ITV plc is also the sole owner of the ITV national breakfast television franchise ITV Breakfast, formerly known as GMTV, which airs and produces Good Morning Britain, and Lorraine.

===Channels===

| Channel | Type | Launch date | Purpose |
| ITV1/UTV | Network licence in 13 of the 15 ITV regions | 22 September 1955 – 14 September 1962 | Flagship ITV channel |
| ITV2 | Wholly owned | 7 December 1998 | Aimed at the 16–34 age group |
| ITV3 | 1 November 2004 | Repeats of ITV dramas |
| ITV4 | 1 November 2005 | Sports, cult classic films, US dramas and ITV action shows |
| ITV Quiz | 9 June 2025 | Repeat of ITV gameshows |

ITV plc also operates timeshift services and HD feeds for ITV1, ITV2, ITV3, ITV4 and ITV Quiz (only HD feed for ITV Quiz.)

===Children's television blocks===
ITV plc ran children's programming through children's television blocks. First was the long running children's block CITV (formerly known as Children's ITV) that launched 3 January 1983 on ITV, being moved to ITV2 on 2 September 2023, the morning after the closure of the CITV Channel. It was broadcast between 5am and 9am every day. In April 2026, the CITV block was wound down in favour of an ITVX vertical.

The second is the dedicated preschool block, LittleBe that launched on 3 September 2018, and ended on 31 May 2024. It was broadcast between 9am and 12am every day on ITVBe.
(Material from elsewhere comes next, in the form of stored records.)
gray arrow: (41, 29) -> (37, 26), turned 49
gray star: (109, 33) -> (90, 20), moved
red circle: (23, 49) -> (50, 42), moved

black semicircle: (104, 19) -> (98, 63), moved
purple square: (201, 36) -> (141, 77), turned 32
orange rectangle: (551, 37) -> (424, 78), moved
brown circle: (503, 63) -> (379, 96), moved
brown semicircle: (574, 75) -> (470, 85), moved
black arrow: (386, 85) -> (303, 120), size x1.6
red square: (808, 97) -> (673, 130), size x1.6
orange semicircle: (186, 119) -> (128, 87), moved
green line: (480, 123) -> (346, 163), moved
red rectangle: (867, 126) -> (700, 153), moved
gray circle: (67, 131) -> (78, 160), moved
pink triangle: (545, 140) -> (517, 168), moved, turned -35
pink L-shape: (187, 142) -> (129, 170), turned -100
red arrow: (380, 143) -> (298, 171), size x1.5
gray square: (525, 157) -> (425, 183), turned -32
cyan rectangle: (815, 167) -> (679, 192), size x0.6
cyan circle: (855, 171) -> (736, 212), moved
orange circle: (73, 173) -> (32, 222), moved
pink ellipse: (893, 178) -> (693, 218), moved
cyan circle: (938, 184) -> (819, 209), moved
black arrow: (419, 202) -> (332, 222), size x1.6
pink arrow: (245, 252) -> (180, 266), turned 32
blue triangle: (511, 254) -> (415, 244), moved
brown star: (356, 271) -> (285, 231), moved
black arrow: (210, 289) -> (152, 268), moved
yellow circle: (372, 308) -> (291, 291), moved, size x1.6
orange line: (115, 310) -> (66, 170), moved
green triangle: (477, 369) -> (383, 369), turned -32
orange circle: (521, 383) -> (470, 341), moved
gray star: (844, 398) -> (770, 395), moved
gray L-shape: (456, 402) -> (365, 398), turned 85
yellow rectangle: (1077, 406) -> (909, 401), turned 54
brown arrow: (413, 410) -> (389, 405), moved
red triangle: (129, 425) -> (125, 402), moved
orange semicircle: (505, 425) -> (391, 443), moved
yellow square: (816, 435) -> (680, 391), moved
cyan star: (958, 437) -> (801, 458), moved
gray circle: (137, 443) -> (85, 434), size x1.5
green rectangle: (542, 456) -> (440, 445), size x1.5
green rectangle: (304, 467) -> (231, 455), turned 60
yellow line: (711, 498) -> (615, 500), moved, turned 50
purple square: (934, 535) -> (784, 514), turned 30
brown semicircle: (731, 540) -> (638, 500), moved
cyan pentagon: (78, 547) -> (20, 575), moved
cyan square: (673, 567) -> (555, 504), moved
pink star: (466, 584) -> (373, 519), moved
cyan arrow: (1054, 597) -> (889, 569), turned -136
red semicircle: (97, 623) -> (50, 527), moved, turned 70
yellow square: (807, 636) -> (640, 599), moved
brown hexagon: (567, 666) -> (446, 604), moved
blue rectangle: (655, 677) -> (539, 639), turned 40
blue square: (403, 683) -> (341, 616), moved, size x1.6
The launch of this block was to be a replacement for its predecessor called Mini CITV, originally launched 7 January 2014 on the CITV Channel. Mini CITV ended 7 January 2014 when the CITV Channel removed all preschool programming from both its weekday and weekend schedules with the exception of Sooty.

===Streaming===
ITV Catch Up was rebranded as the ITV Player on 5 December 2008. On 23 November 2015, the app and website were rebranded as ITV Hub. A paid subscription service allows users to watch ad-free and download content.

In November 2022, ITV announced a new streaming service to replace ITV Hub called ITVX. Launching on 8 December 2022, ITVX provides archive programming for which ITV plc owns the license, live events, and exclusive programming. There will be a free ad-supported tier and a premium subscription which will be ad-free and allow access to BritBox.